What needs to be done -> Using the records underneath, tally the lines where the word "Rechtsanwälte" appears and please give only the count.

Provided information ->
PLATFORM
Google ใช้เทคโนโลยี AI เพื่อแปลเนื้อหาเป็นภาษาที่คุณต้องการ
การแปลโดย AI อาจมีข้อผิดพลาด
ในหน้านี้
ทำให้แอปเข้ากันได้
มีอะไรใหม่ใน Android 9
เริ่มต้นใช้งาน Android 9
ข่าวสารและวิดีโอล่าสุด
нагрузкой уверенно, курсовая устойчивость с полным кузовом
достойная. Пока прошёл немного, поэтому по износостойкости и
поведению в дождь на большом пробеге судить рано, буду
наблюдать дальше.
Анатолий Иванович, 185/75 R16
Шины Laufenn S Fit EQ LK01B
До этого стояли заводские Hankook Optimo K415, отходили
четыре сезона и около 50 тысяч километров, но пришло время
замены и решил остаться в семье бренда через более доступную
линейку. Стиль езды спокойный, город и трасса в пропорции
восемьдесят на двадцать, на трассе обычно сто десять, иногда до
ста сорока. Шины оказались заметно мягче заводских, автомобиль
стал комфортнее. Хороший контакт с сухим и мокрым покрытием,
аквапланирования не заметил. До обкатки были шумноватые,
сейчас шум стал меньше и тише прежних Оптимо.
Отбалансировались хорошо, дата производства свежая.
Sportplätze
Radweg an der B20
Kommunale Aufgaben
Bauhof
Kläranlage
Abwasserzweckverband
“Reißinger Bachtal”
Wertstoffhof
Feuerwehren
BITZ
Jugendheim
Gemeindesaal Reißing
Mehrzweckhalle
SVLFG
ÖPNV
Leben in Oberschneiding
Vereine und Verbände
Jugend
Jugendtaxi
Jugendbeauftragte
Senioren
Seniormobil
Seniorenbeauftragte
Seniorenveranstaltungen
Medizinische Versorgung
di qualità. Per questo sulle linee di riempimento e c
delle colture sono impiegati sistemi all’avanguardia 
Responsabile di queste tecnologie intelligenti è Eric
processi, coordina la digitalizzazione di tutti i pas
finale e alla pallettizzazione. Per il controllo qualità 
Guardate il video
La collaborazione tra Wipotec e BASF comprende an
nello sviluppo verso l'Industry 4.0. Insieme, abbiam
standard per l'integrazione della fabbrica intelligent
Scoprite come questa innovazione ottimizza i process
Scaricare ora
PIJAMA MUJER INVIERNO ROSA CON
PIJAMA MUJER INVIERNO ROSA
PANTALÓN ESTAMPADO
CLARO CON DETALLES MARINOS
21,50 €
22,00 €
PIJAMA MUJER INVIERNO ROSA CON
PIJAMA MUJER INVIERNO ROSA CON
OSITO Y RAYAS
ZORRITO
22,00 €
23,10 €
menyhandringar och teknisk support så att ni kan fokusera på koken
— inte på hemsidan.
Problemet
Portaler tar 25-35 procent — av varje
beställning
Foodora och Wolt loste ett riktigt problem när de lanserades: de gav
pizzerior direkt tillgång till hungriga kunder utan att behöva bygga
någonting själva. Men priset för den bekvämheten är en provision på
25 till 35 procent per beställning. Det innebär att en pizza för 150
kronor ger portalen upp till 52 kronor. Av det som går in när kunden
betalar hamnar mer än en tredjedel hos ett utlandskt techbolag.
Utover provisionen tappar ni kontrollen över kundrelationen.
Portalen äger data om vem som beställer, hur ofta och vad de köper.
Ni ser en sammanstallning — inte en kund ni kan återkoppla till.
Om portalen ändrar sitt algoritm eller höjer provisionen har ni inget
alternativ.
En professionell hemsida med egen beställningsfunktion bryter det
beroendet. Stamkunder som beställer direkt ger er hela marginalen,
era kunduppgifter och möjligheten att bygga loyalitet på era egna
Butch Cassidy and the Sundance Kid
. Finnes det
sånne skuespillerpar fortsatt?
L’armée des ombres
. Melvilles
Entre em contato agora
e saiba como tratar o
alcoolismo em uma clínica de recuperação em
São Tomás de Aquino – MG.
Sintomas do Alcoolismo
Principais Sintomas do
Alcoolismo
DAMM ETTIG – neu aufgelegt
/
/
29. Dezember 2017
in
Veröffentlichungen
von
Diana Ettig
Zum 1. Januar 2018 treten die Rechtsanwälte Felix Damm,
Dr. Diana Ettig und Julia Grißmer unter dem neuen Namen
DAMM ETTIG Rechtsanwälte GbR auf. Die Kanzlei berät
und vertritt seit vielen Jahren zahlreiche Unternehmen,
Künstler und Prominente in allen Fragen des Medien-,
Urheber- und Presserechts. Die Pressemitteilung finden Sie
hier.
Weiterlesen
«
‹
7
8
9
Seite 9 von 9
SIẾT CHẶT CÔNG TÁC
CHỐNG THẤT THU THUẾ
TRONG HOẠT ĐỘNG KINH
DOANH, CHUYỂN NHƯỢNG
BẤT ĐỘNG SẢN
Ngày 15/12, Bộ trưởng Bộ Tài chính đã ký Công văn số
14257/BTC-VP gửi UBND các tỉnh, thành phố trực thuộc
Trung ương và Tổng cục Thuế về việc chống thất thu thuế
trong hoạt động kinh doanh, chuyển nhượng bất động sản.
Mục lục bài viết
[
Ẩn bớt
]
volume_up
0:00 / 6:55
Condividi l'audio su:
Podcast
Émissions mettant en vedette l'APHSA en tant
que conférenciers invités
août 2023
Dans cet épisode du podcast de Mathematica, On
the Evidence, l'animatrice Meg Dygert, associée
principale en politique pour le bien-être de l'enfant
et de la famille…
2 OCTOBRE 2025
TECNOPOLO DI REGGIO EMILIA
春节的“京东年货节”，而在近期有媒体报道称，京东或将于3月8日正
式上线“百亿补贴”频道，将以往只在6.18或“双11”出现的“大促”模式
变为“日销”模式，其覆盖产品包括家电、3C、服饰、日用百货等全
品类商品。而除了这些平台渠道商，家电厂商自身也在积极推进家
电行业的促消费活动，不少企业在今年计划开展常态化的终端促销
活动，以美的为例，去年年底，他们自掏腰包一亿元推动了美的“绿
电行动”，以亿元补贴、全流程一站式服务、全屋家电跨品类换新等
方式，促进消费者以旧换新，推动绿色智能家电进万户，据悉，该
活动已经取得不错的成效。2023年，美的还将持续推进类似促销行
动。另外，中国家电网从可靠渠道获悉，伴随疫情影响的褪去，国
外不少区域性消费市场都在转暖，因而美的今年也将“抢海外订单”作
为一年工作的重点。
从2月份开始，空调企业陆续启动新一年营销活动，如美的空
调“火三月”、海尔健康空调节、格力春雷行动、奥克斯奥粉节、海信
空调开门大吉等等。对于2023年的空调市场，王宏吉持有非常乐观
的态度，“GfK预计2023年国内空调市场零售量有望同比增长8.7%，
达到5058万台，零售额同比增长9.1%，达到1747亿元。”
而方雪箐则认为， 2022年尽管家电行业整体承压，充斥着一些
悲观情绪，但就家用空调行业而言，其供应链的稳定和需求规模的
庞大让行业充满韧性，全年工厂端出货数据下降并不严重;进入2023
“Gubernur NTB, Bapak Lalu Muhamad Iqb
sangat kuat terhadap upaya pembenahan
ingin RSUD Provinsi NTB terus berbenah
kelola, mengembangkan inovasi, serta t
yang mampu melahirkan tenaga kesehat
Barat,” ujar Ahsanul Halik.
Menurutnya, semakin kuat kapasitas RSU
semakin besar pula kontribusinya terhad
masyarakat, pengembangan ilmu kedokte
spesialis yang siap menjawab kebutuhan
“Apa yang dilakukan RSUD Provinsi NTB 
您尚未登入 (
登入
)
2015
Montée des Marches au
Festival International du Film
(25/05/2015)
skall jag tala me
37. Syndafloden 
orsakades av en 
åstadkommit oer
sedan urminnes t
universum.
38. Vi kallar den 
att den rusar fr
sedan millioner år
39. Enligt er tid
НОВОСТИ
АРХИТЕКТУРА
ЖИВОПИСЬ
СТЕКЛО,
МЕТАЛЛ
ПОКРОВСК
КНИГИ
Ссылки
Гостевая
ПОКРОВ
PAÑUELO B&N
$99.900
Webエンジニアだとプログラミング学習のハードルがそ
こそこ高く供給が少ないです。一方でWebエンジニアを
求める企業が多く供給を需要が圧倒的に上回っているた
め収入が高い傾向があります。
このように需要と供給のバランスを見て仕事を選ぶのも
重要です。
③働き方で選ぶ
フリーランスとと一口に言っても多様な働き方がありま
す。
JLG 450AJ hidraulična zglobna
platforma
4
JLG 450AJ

Reply to the exercise -> 2